Directions for this task: Each entry should appear in the answer exactly as written.

Items from a dataset
:::

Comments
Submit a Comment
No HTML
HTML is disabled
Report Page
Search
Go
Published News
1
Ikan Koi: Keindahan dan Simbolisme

:::

Exercise answer:
Comments
Submit a Comment
No HTML
HTML is disabled
Report Page
Search
Go
Published News
1
Ikan Koi: Keindahan dan Simbolisme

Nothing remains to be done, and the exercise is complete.